RF: No, there have been some improvements, but there are also continued abuses, and what we're tying to do under the PATRIOT ACT is to keep alive these sunsets, that we still have on some things, so that we have a real shot once the election is over to try to change these provisions and make them stronger. And the challenge-- because the problem is then you have to renew this thing in its current form for awhile. And if you don't, if you put it out to the floor, then right now in this environment, they're going to make things even worse, and so what I'm trying to do is figure out who the allies are on this, how we can find the right moment, which hopefully will be early next year, to allow a full-scale challenge, and looking at the political environment out there.
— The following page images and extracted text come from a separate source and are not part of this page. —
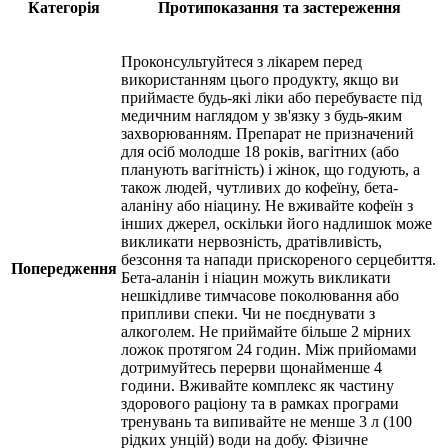
Категорія
Протипоказання та застереження
Проконсультуйтеся з лікарем перед
використанням цього продукту, якщо ви
приймаєте будь-які ліки або перебуваєте під
медичним наглядом у зв'язку з будь-яким
захворюванням. Препарат не призначений
для осіб молодше 18 років, вагітних (або
планують вагітність) і жінок, що годують, а
також людей, чутливих до кофеїну, бета-
аланіну або ніацину. Не вживайте кофеїн з
інших джерел, оскільки його надлишок може
викликати нервозність, дратівливість,
безсоння та напади прискореного серцебиття.
Попередження
Бета-аланін і ніацин можуть викликати
нешкідливе тимчасове поколювання або
припливи спеки. Чи не поєднувати з
алкоголем. Не приймайте більше 2 мірних
ложок протягом 24 годин. Між прийомами
дотримуйтесь перерви щонайменше 4
години. Вживайте комплекс як частину
здорового раціону та в рамках програми
тренувань та випивайте не менше 3 л (100
рідких унцій) води на добу. Фізичне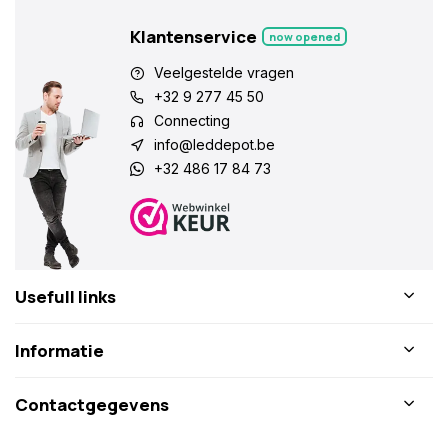
Klantenservice
now opened
Veelgestelde vragen
+32 9 277 45 50
Connecting
info@leddepot.be
+32 486 17 84 73
Usefull links
Informatie
Contactgegevens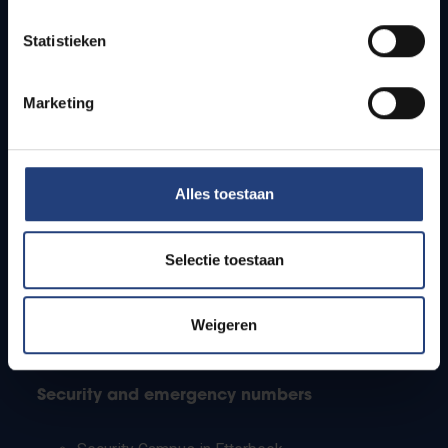
Timetables
Statistieken
How to get to the VUB campuses
Research groups
Campus facilities
Marketing
Info for
Alles toestaan
Press
Students
Staff
Selectie toestaan
PhD students
Teachers and secondary schools
Working students
Weigeren
International students
Security and emergency numbers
A lot of these people that are upset in this country are upset with big government, and for a lot of the people, including these Tea Party people, they don't like the PATRIOT ACT. There is a constituency out there that is not just on the left, but is also on the right and in the middle, that knows that this bill had some very serious problems. So, I am looking at organizing with people of all different backgrounds and political ideologies, to fight for the rights of perfectly innocent Americans, which are being violated and continue to be violated, by some of these provisions, even of the Obama administration.
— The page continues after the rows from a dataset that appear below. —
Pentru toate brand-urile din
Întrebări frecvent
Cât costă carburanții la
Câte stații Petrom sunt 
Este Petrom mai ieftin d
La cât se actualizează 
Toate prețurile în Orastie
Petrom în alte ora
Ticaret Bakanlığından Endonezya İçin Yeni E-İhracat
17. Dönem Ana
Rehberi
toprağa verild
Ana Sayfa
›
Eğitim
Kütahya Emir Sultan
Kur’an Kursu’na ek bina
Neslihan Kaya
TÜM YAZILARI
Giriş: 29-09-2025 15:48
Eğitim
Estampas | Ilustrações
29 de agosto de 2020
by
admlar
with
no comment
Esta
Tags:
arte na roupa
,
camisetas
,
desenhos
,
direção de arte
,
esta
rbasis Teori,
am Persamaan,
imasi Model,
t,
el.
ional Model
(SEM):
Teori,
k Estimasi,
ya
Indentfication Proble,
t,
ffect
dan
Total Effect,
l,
GG: I know we're short of time; I just have one or two quick last questions here. I want to just follow up on what you just said, which is this: obviously, the primary concern of the country and the electorate is the financial crisis and the economic suffering from unemployment, the recession and the like, but in terms of your ability to go before voters as part of your re-election effort, and talk about your defense of the Congress and civil liberties, and even talk about some of your views on foreign policy that affect our financial straits, such as the ongoing war in Afghanistan, there's often a perception that these are kind of issues that only a sort of small faction of the left care about, that most Americans don't actually care about civil liberties and the like.
Are you able to talk about these issues in a way that you think resonates with the average voter beyond just the sort of left wing of the Democratic Party?
RF: Whenever I have the opportunity, yes. It does resonate, but as you correctly indicated, whether it's an interview or a rally or questions, people are so concerned about the economy and spending that getting into that subject area is not easy. But once we do, the contrast between me and my likely opponent is just dramatic.
One of the things I hope to bring out is this guy running against me, Mr. Johnson, that if he were elected, once a war is started, he would never say anything publicly either at home or in Washington, about the war. He would only talk about it privately. In other words, a role for a senator who has completely the opposite idea of our Congress. My opportunity to discuss that in the coming weeks will be important, because people will hopefully realize we're not just electing someone to deal with a very important issue, the biggest issue, jobs, but you're also electing someone who will be involved in making decisions about whether to send young men and women from the United States to risk their lives overseas.
And I of course welcome the opportunity to talk about that as well as civil liberties because for many people out there, as I just indicated, having their personal library records and other thing invaded for no justification of being connected to terrorism is unacceptable. I of course strongly intend to principally deal with the jobs issues and the spending issues, and that's what we're focusing on, but I really hope to have an opportunity to talk about civil liberties and foreign policy as well.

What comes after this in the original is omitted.